Les oisillons alors se mettaient à crier,
A voltiger, à fuir, à supplier ;
Mais notre ogre était sourd à leur touchant langage,
Et chacun à son tour ne sortait de la cage,
Que pour passer aux mains du cuisinier.
Un jour pourtant au fer de la volière
L'ogre se blesse, et la douleur
Mouille les yeux de l'oiseleur.
« Oh ! doux effet de la prière,
« Dit l'un des innocents captifs !
« Sur notre sort, que sert d'être craintifs ?
« Voilà bien qu'à notre faiblesse
« Notre maître enfin s'intéresse ;
« Puisque des pleurs mouillent ses yeux,
« C'est qu'il va par pitié nous rendre à l'air des cieux.
« Non, chasse une folle espérance,
« Dit un autre ; l'expérience
« M'apprend trop malheureusement,
« Qu'il n'est pour nous aucun soulagement.
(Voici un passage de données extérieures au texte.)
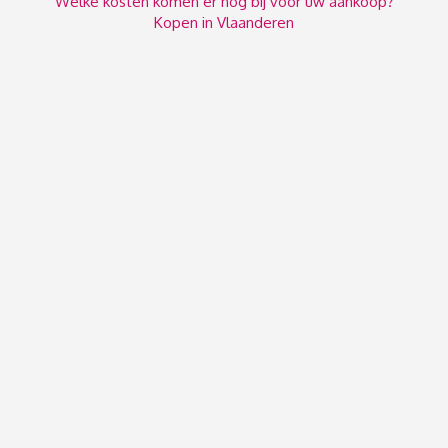
Welke kosten komen er nog bij voor uw aankoop?
Kopen in Vlaanderen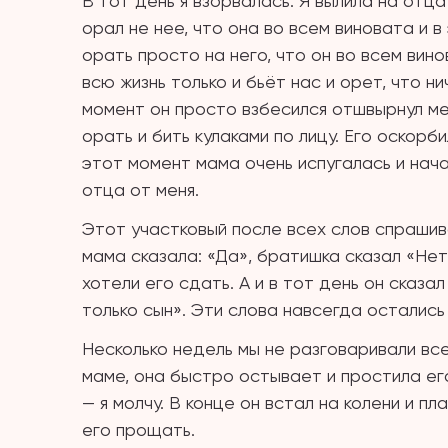
В тот день я взорвалась. Я вылила на отца 
орал не нее, что она во всем виновата и в
орать просто на него, что он во всем вино
всю жизнь только и бьёт нас и орет, что н
момент он просто взбесился отшвырнул мен
орать и бить кулаками по лицу. Его оскорб
этот момент мама очень испугалась и нача
отца от меня.
Этот участковый после всех слов спрашива
мама сказала: «Да», братишка сказал «Нет»
хотели его сдать. А и в тот день он сказал
только сын». Эти слова навсегда остались
Несколько недель мы не разговаривали все
маме, она быстро остывает и простила его
— я молчу. В конце он встал на колени и пл
его прощать.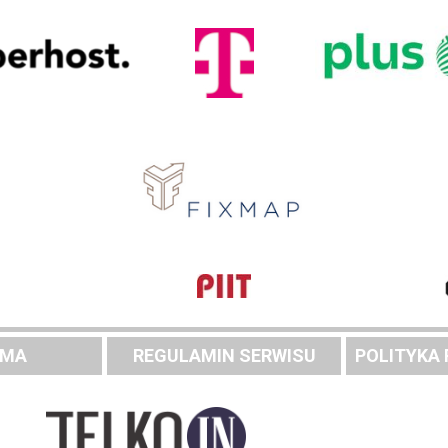
AMA
REGULAMIN SERWISU
POLITYKA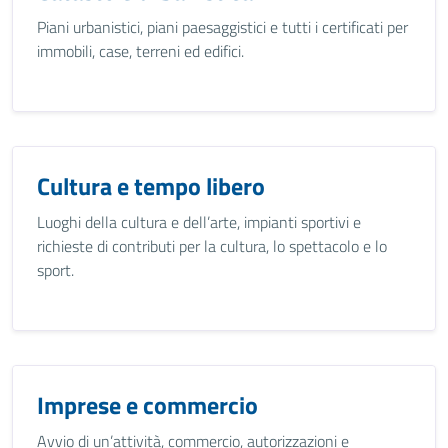
Piani urbanistici, piani paesaggistici e tutti i certificati per
immobili, case, terreni ed edifici.
Cultura e tempo libero
Luoghi della cultura e dell’arte, impianti sportivi e
richieste di contributi per la cultura, lo spettacolo e lo
sport.
Imprese e commercio
Avvio di un’attività, commercio, autorizzazioni e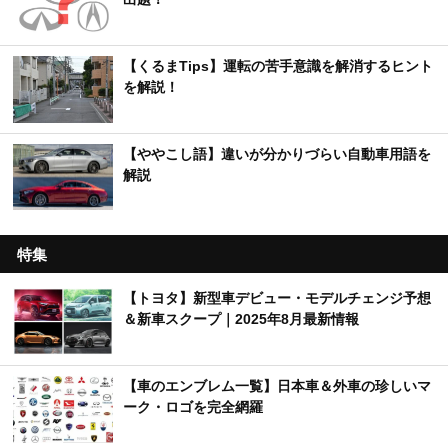
【くるまTips】運転の苦手意識を解消するヒント
を解説！
【ややこし語】違いが分かりづらい自動車用語を
解説
特集
【トヨタ】新型車デビュー・モデルチェンジ予想
＆新車スクープ｜2025年8月最新情報
【車のエンブレム一覧】日本車＆外車の珍しいマ
ーク・ロゴを完全網羅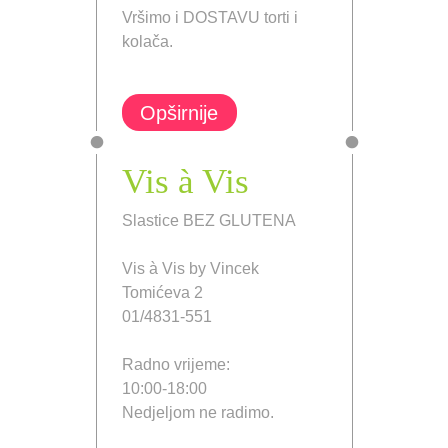
Vršimo i DOSTAVU torti i
kolača.
Opširnije
Vis à Vis
Slastice BEZ GLUTENA
Vis à Vis by Vincek
Tomićeva 2
01/4831-551
Radno vrijeme:
10:00-18:00
Nedjeljom ne radimo.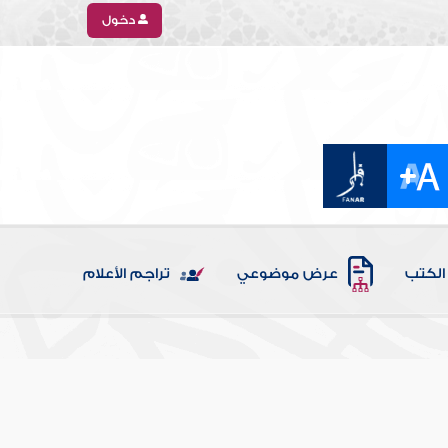
دخول
الكتب
عرض موضوعي
تراجم الأعلام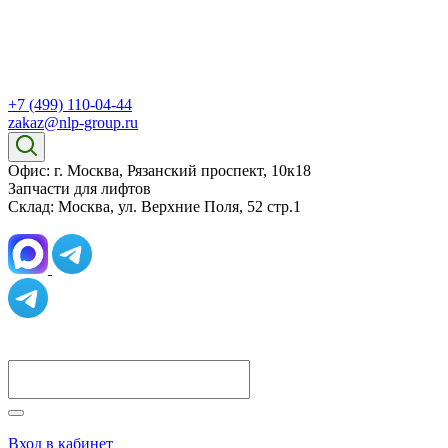
+7 (499) 110-04-44
zakaz@nlp-group.ru
Офис: г. Москва, Рязанский проспект, 10к18
Запчасти для лифтов
Склад: Москва, ул. Верхние Поля, 52 стр.1
Вход в кабинет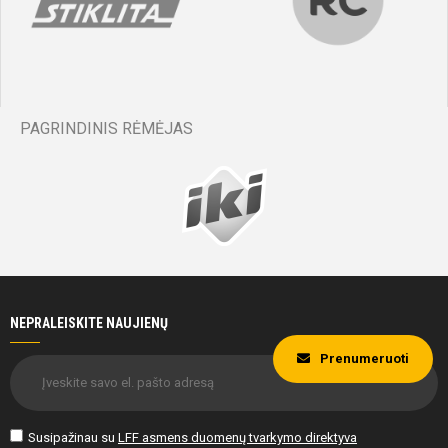
PAGRINDINIS RĖMĖJAS
NEPRALEISKITE NAUJIENŲ
Prenumeruoti
Susipažinau su
LFF asmens duomenų tvarkymo direktyva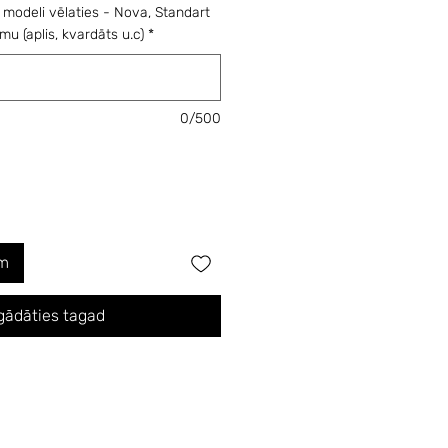
 modeli vēlaties - Nova, Standart
mu (aplis, kvardāts u.c)
*
0/500
am
gādāties tagad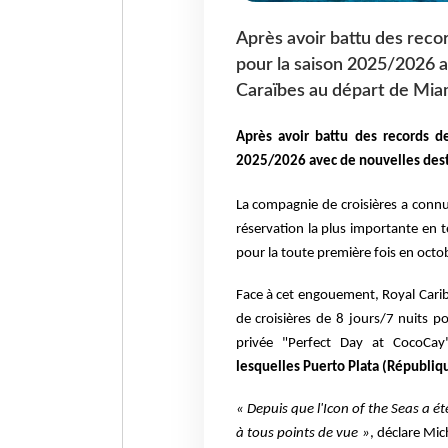
Après avoir battu des reco
pour la saison 2025/2026 a
Caraïbes au départ de Mia
Après avoir battu des records de
2025/2026 avec de nouvelles desti
La compagnie de croisières a connu
réservation la
plus importante en t
pour la toute première fois en oct
Face à cet engouement, Royal Carib
de croisières
de 8 jours/7 nuits po
privée "Perfect Day at CocoCay
lesquelles Puerto Plata (Républiqu
« Depuis que l'Icon of the Seas a ét
à tous points de vue »
, déclare Mic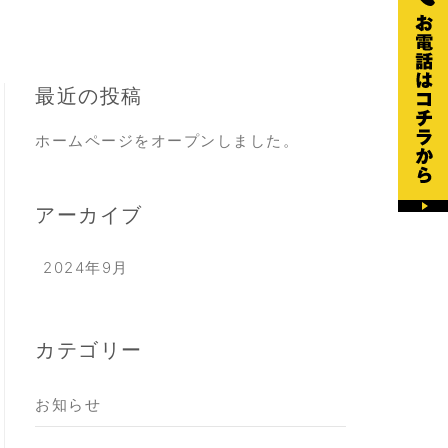
最近の投稿
ホームページをオープンしました。
アーカイブ
2024年9月
カテゴリー
お知らせ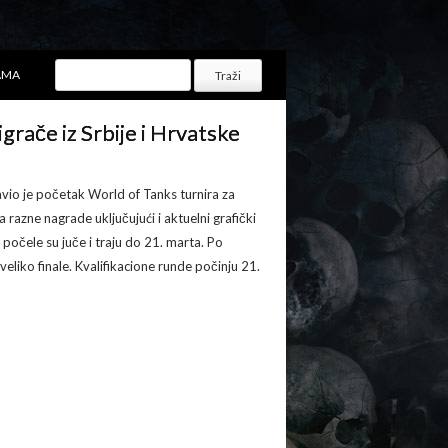
AMA
rače iz Srbije i Hrvatske
vio je početak World of Tanks turnira za
a razne nagrade uključujući i aktuelni grafički
ča počele su juče i traju do 21. marta. Po
veliko finale. Kvalifikacione runde počinju 21.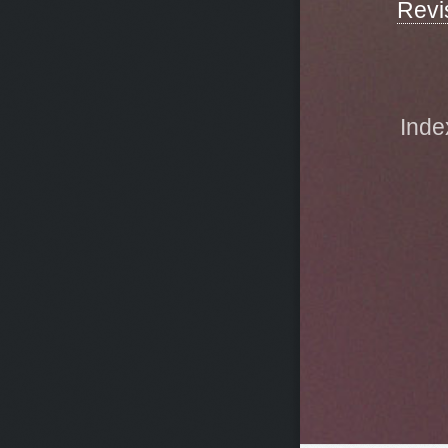
Revi
Inde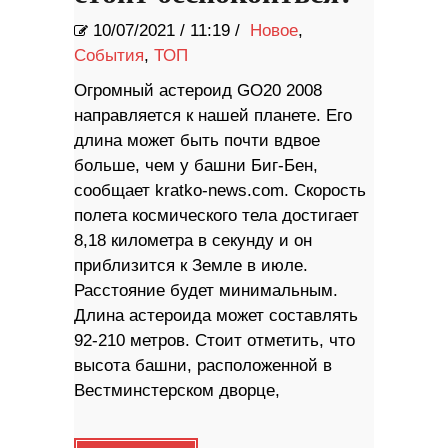
10/07/2021
/
11:19 /
Новое
,
События
,
ТОП
Огромный астероид GO20 2008
направляется к нашей планете. Его
длина может быть почти вдвое
больше, чем у башни Биг-Бен,
сообщает kratko-news.com. Скорость
полета космического тела достигает
8,18 километра в секунду и он
приблизится к Земле в июле.
Расстояние будет минимальным.
Длина астероида может составлять
92-210 метров. Стоит отметить, что
высота башни, расположенной в
Вестминстерском дворце,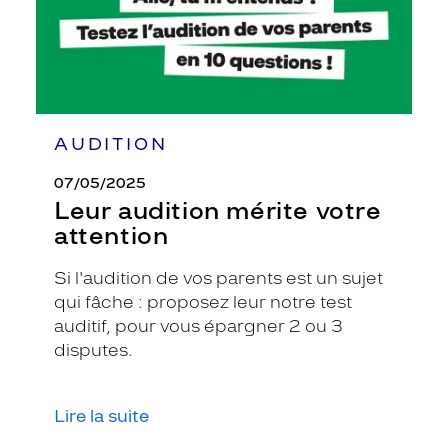
AUDITION
07/05/2025
Leur audition mérite votre
attention
Si l'audition de vos parents est un sujet
qui fâche : proposez leur notre test
auditif, pour vous épargner 2 ou 3
disputes.
Lire la suite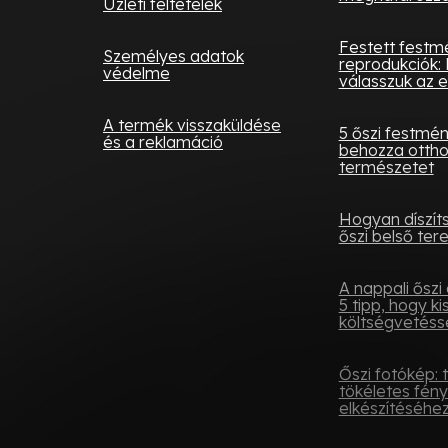
Üzleti feltételek
Festett festm
Személyes adatok
reprodukciók: 
védelme
válasszuk az e
A termék visszaküldése
5 őszi festmé
és a reklamáció
behozza otth
természetet
Hogyan díszít
őszi belső tere
A nappali őszi 
5 tipp, hogy ki
költségvetésse
Őszi fotókép: 
tökéletes fén
elkészítéséhe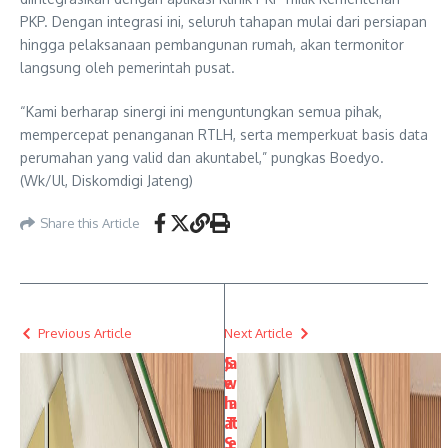
PKP. Dengan integrasi ini, seluruh tahapan mulai dari persiapan
hingga pelaksanaan pembangunan rumah, akan termonitor
langsung oleh pemerintah pusat.
“Kami berharap sinergi ini menguntungkan semua pihak,
mempercepat penanganan RTLH, serta memperkuat basis data
perumahan yang valid dan akuntabel,” pungkas Boedyo.
(Wk/Ul, Diskomdigi Jateng)
Share this Article
Previous Article
Next Article
S
Ja
e
w
h
a
at
T
S
e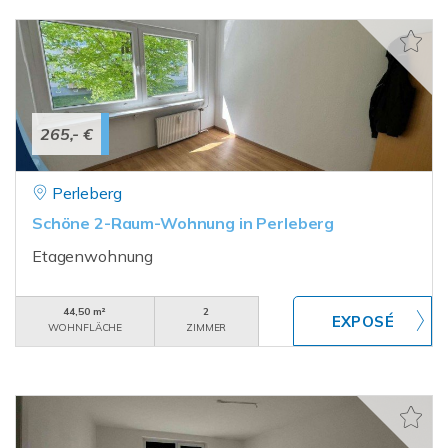
265,- €
Perleberg
Schöne 2-Raum-Wohnung in Perleberg
Etagenwohnung
44,50 m²
2
WOHNFLÄCHE
ZIMMER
« Ce n'est pas dans les yeux du maître,
« Qu'il te faut lire notre sort,
« Vois ses mains., tu pourras connaître
« Ce qui retarde notre mort. »
Il avait raison, dans ce monde
On n'éprouve plus de pitié.
En égoïstes purs lorsque le siècle abonde,
L'intérêt par malheur sait toujours prendre pié.
Veut-on approfondir et découvrir la cause
De ce qui bien souvent passe pour un beau trait ?
Soulevez le rideau, le mobile apparaît,
Et sur l'intérêt seul, on voit bien qu'il repose.